(Assignment) If a line in the entries includes "应用限额", show that line.

START Material to process

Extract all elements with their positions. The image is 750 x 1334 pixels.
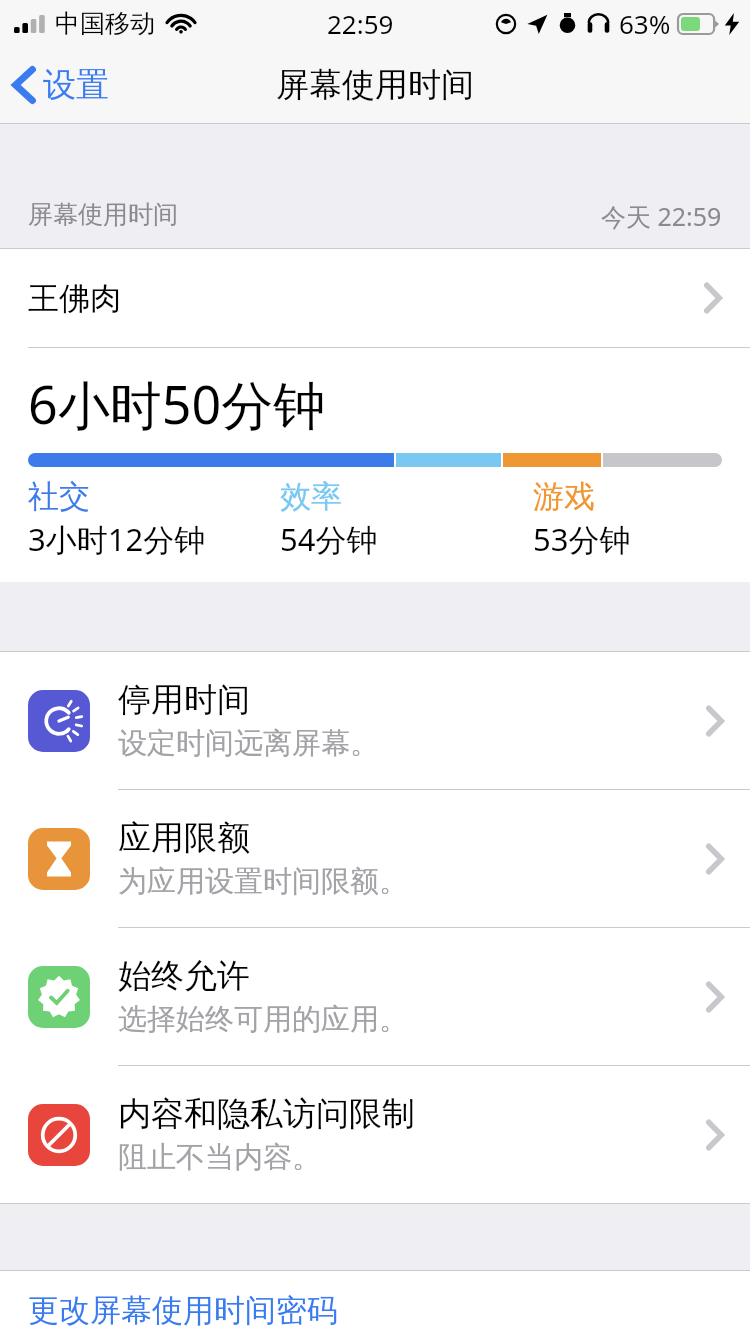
other: 始终允许	[28, 966, 90, 1028]
button[interactable]: 停用时间	[0, 652, 750, 789]
staticText: 效率	[280, 477, 342, 516]
staticText: 63%	[619, 6, 671, 41]
staticText: 始终允许	[118, 955, 250, 997]
button[interactable]: 应用限额	[0, 790, 750, 927]
staticText: 6小时50分钟	[28, 368, 326, 439]
staticText: 停用时间	[118, 679, 250, 721]
other: 应用限额	[28, 828, 90, 890]
staticText: 王佛肉	[28, 279, 704, 318]
button[interactable]: 王佛肉	[0, 249, 750, 347]
staticText: 社交	[28, 477, 90, 516]
button[interactable]: 始终允许	[0, 928, 750, 1065]
staticText: 屏幕使用时间	[28, 199, 178, 230]
staticText: 3小时12分钟	[28, 518, 206, 560]
staticText: 为应用设置时间限额。	[118, 863, 408, 900]
staticText: 游戏	[533, 477, 595, 516]
other: 内容和隐私访问限制	[28, 1104, 90, 1166]
button[interactable]: 设置	[0, 58, 123, 112]
staticText: 选择始终可用的应用。	[118, 1001, 408, 1038]
staticText: 今天 22:59	[601, 199, 722, 233]
staticText: 阻止不当内容。	[118, 1139, 321, 1176]
staticText: 内容和隐私访问限制	[118, 1093, 415, 1135]
staticText: 屏幕使用时间	[276, 64, 474, 106]
staticText: 54分钟	[280, 518, 378, 560]
other: 停用时间	[28, 690, 90, 752]
staticText: 应用限额	[118, 817, 250, 859]
staticText: 设定时间远离屏幕。	[118, 725, 379, 762]
button[interactable]: 更改屏幕使用时间密码	[0, 1271, 750, 1334]
staticText: 中国移动	[55, 8, 155, 39]
button[interactable]: 6小时50分钟	[0, 348, 750, 582]
staticText: 53分钟	[533, 518, 631, 560]
staticText: 更改屏幕使用时间密码	[28, 1291, 338, 1330]
staticText: 设置	[43, 64, 109, 106]
button[interactable]: 内容和隐私访问限制	[0, 1066, 750, 1203]
staticText: 22:59	[327, 6, 394, 41]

END Material to process

(Response area)
button[interactable]: 应用限额	[0, 790, 750, 927]
other: 应用限额	[28, 828, 90, 890]
staticText: 应用限额	[118, 817, 250, 859]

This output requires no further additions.